Hy,
i need to configure an VPN between my home network and my office, using an RB951Ui-2HnD Mikrotik.
This is the configuration that normally use from my Windows,Android and iOS client:
NB: I don't use user/password authentication method.

Which is the right configuration to do in mikrotik?

Thanks for future help...

Hi,

If I remember correctly, MT doesn't support certificate authentication only user/ password

Check: http://wiki.mikrotik.com/wiki/Manual:Interface/OVPN

Hi,

If I remember correctly, MT doesn't support certificate authentication only user/ password

Check: http://wiki.mikrotik.com/wiki/Manual:Interface/OVPN

Depends on whether MT is the client or server. If it's the client it'll support certificate auth just fine.

Import the ca cert and the client cert and key. I normally concatenate the client cert and key into 1 pem file and import that.

Create an empty ppp profile and set encryption to yes.

Create an ovpn client and set the user to the client cert's common name.
Set the server, port, mode: ip, client cert, profile, auth, cipher.

Should be as easy as that. I've set up a bunch in the last week or so connecting to a Linux openvpn server.

Depends on whether MT is the client or server. If it's the client it'll support certificate auth just fine.

Import the ca cert and the client cert and key. I normally concatenate the client cert and key into 1 pem file and import that.

Create an empty ppp profile and set encryption to yes.

Create an ovpn client and set the user to the client cert's common name.
Set the server, port, mode: ip, client cert, profile, auth, cipher.

Should be as easy as that. I've set up a bunch in the last week or so connecting to a Linux openvpn server.

Yes, my MT is the client.

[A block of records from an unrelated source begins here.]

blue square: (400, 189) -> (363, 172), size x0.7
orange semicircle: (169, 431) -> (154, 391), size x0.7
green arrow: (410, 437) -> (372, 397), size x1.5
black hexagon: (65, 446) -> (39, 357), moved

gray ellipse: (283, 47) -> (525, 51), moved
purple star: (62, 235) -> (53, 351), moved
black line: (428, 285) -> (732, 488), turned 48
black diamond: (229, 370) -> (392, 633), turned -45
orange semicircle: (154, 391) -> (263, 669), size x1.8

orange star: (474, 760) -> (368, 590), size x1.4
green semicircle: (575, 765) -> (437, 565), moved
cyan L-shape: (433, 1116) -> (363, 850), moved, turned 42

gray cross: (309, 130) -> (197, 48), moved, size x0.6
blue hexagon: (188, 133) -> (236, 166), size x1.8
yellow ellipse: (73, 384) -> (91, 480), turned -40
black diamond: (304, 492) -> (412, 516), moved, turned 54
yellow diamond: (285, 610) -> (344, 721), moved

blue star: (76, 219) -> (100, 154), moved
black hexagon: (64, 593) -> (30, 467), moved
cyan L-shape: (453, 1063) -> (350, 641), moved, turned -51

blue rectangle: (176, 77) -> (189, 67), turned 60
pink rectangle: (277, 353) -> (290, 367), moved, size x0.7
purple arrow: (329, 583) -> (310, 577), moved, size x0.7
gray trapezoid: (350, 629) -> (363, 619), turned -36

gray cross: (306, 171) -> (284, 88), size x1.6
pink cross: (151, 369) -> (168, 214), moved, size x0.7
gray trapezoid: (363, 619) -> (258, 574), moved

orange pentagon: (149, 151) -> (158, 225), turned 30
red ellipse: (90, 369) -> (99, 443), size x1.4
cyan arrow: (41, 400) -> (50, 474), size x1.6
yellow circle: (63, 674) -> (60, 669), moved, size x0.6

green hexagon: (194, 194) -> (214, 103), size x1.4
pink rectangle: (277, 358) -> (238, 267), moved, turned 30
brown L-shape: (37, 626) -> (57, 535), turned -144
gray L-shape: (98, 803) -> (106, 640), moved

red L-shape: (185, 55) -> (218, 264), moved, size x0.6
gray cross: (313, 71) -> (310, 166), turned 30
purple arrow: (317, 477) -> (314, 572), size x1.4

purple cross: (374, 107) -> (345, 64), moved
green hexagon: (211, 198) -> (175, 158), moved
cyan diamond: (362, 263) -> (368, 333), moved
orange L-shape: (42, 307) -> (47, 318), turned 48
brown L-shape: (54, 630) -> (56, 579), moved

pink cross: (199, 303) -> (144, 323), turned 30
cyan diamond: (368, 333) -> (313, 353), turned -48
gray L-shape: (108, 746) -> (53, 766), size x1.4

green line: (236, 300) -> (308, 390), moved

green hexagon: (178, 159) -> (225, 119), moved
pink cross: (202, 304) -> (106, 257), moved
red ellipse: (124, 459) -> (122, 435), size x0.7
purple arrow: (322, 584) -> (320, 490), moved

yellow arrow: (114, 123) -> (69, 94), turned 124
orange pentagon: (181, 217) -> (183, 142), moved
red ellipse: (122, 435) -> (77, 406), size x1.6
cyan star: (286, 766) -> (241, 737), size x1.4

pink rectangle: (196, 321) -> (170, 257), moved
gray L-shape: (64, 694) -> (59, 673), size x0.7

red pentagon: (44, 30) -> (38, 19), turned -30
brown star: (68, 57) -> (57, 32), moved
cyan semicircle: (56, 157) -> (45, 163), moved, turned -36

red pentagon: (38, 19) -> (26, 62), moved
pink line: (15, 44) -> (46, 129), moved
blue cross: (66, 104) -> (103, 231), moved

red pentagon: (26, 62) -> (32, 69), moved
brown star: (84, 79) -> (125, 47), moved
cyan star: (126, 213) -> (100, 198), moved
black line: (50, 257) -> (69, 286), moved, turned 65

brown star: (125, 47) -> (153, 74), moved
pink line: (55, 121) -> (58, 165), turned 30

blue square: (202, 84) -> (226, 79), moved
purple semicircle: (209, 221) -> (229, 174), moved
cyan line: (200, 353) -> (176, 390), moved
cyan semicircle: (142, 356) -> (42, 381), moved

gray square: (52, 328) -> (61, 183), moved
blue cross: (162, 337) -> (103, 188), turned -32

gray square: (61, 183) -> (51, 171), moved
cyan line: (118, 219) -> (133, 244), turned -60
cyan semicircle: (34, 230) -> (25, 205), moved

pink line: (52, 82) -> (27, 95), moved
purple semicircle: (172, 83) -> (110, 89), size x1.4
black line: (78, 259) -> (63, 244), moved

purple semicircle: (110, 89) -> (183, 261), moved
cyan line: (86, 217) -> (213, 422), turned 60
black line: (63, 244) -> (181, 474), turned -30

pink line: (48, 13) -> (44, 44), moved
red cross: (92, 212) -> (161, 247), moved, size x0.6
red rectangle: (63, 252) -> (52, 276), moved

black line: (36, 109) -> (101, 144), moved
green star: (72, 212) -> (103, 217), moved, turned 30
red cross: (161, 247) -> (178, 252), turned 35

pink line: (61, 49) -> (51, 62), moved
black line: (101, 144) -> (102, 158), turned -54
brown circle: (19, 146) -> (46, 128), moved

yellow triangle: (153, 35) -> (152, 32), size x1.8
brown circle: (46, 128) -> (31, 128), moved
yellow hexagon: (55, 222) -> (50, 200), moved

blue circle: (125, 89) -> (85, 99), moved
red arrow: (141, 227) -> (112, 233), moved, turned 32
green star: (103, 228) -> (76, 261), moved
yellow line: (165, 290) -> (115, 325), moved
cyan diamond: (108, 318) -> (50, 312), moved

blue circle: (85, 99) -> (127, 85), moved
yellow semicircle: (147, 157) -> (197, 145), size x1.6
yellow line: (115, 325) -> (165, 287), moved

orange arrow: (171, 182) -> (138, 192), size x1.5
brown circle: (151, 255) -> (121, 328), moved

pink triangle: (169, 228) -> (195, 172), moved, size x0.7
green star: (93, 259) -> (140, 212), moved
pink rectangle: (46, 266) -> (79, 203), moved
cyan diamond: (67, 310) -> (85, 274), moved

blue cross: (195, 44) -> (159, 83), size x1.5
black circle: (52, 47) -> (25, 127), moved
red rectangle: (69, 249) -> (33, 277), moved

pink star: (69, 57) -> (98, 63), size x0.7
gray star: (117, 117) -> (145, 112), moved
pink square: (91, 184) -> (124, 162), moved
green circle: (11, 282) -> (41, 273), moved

Today i will try with this solution.
Stay tuned!

Unfortunately I was not able to configure my MT as client ovpn as you described. .....I'm a newbie in routerOs
Can you help my with an step-by-step guide? Or some linke where i can found instruction.
My routerOs version is: 6.27

Thanks.

Assuming you're using Webfig...

Gather your ca cert file and your pem file containing your client cert and key. I'll refer to them as ca.crt and client.pem but they can be named anything.

Connect to the device using Webfig and go to Files.
Upload both the ca.crt and client.pem files.

Go to System/Certificates and import both files. After they're imported, you should see 'T' as the status for ca.crt and 'KT' as the status for the client cert/key. You might want to rename them here since the default names will be cert_1 and cert_2.

Now go to PPP/Profiles and create a new profile named openvpn-client. Set as follows...
Use IPv6: no
Use MPLS: no
Use Compression: no
Use VJ Compression: no
Use Encryption: yes
All other fields can be left empty or at their defaults.

Now go to PPP/Interface and add a new OVPN Client. Set as follows...
Connect to: <server ip address>
Port: 1194 <or whatever port your server uses>
Mode: ip
User: <common name of client cert>
Profile: openvpn-client
Certificate: <your client cert>
Auth: <match your server>
Cipher: <match your server>

The server MUST be set to 'proto tcp' and must not need tls-auth. Neither udp nor tls are supported.

That should do it.

It works!!!!

Thank you! you're the best!!

I apologize for reviving an old thread, but it seems to be the most appropriate thread for my question.

I'm trying to configure my RB1100AHx2 to connect to PrivateInternetAccess (PIA) servers using VPN. PIA had provided me with a crt file as well as a pem file. I am able to import the crt file and RouterOS shows its details correctly. I am however unable to import the PEM file. If I do so by Winbox, nothing happens. By CLI, I get a report of all 0s. No errors, but no keys imported. I have tried using no passpharse ehrn importing, using my RouterOS admin passphrase, and my VPN login passphrase. Nothing works, and I can't get OpenVPN connectivity without it.

And help would be appreciated.

Bumping this, since I have exactly the same problem now.

The .crt gets imported without issues, but the .pem has all zeroes in the status after import. From the contents, it's an X.509 crl (?).